MATH: Discrete Cosine Transform for JPEG in pasm

tonyp12 · 2010-08-15 14:51

Using just integer math,
the hardest part in JPEG encoding/decoding seems to be the DCT part.

Pdf file explaining how DCT is used in jpg
http://www.naic.edu/~phil/hardware/nvidia/doc/src/dct8x8/doc/dct8x8.pdf

Using 16bit integer Cuda source code should help to create a pasm version.
http://code.google.com/p/gpuocelot/source/browse/trunk/tests/cuda2.2/tests/dct8x8/dct8x8_kernel_short.cu?r=412

Any math person up to the challange to create 2D-DCT for the prop.

Taking picture with a cmos cam and saving to to SD card as jpg's using a prop!

stevenmess2004 · 2010-08-16 01:29

That file has about 730 lines in it. Would have to be a good coder to fit that all in one cog. Should be able to do it either in c or in lmm though. Also, don't forget that there is a lot of other code to get that library to work as well.

Would be happy to see someone do it though.

Baggers · 2010-08-16 03:38

The prop can already do jpeg decoding, I've done it before, a few years back, when I initially did the full fat PropGFX, I did a JPG viewer, that loaded any JPG, any size, and rescaled it to fit on the display 128x96 or 160x128 depending on what mode I set the PropGFX to.

Yes, it was slow, and written in Spin, but I don't see why it couldn't be converted to PASM / lmm without too much effort.

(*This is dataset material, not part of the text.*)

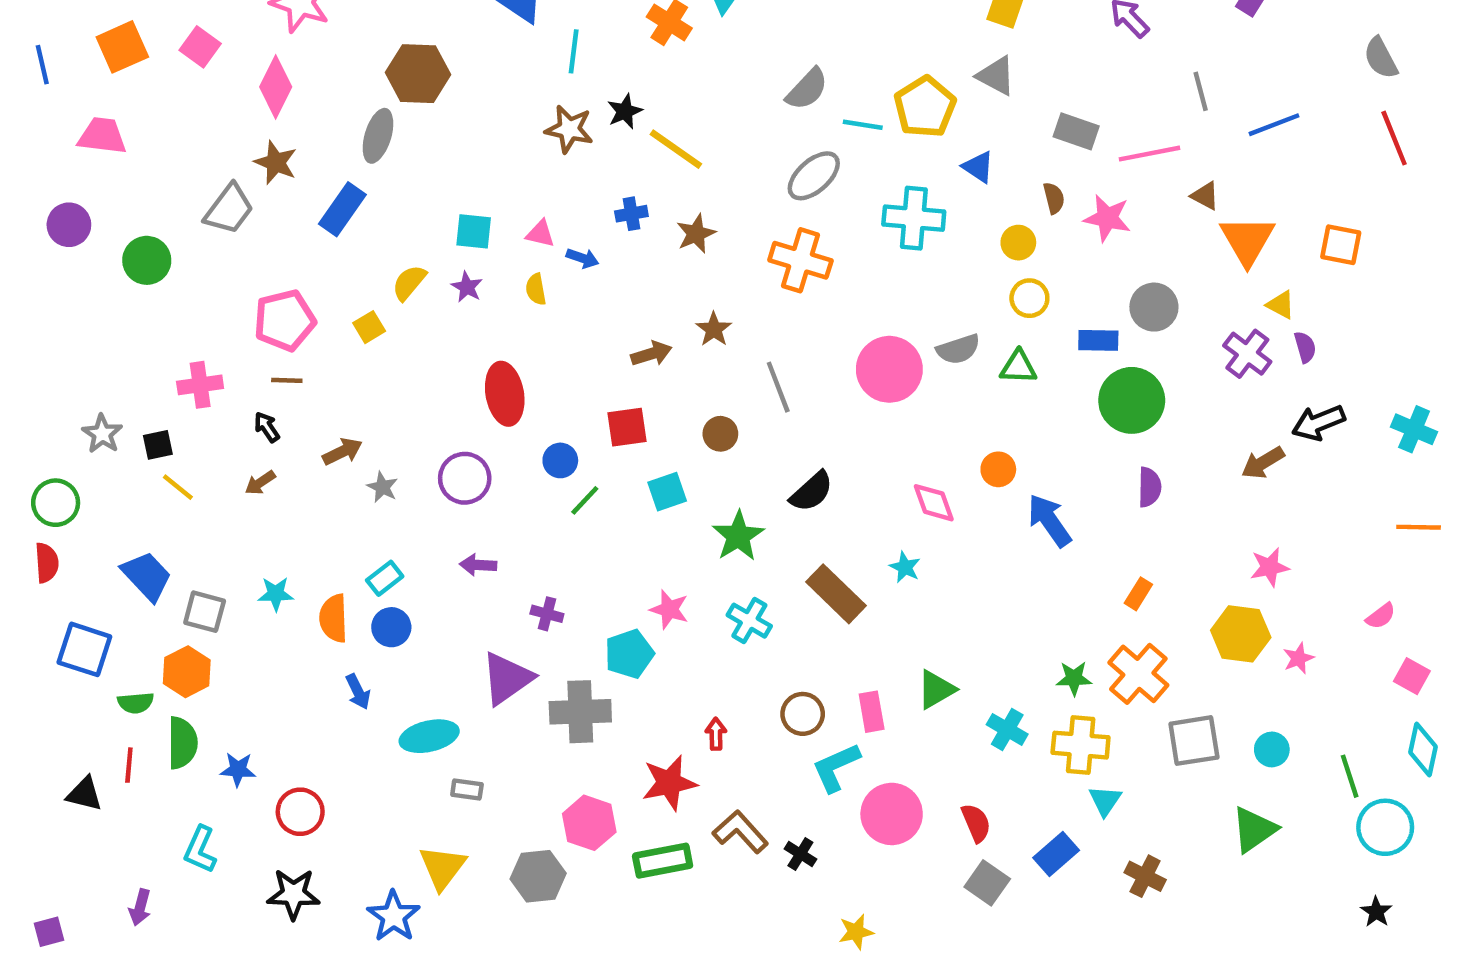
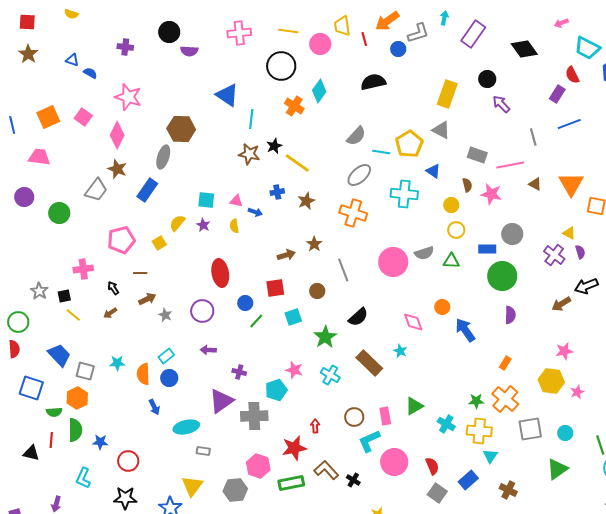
blue line: (1274, 125) -> (569, 124), moved
orange triangle: (1247, 240) -> (571, 184), moved
brown line: (287, 380) -> (140, 273), moved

I've not done an encoder yet, though, as I never thought it would be of use on a prop, when we have PC's that can convert BMPs TGAs PNGs etc to JPG's a lot faster.

Rayman · 2010-08-16 06:02

Baggers wrote: »

I did a JPG viewer, that loaded any JPG, any size, and rescaled it to fit on the display 128x96 or 160x128

That's a neat trick Baggers. It would be cool to use that with my serial camera. I've been using uncompressed mode, but JPG mode would be a lot faster. There is a 160x128 preview mode...

Did you ever post that code?

Baggers · 2010-08-16 06:07

Hi Rayman, I never got to posting the code, as it was for a dedicated board.
But, I could do, I'll dig it out, and post.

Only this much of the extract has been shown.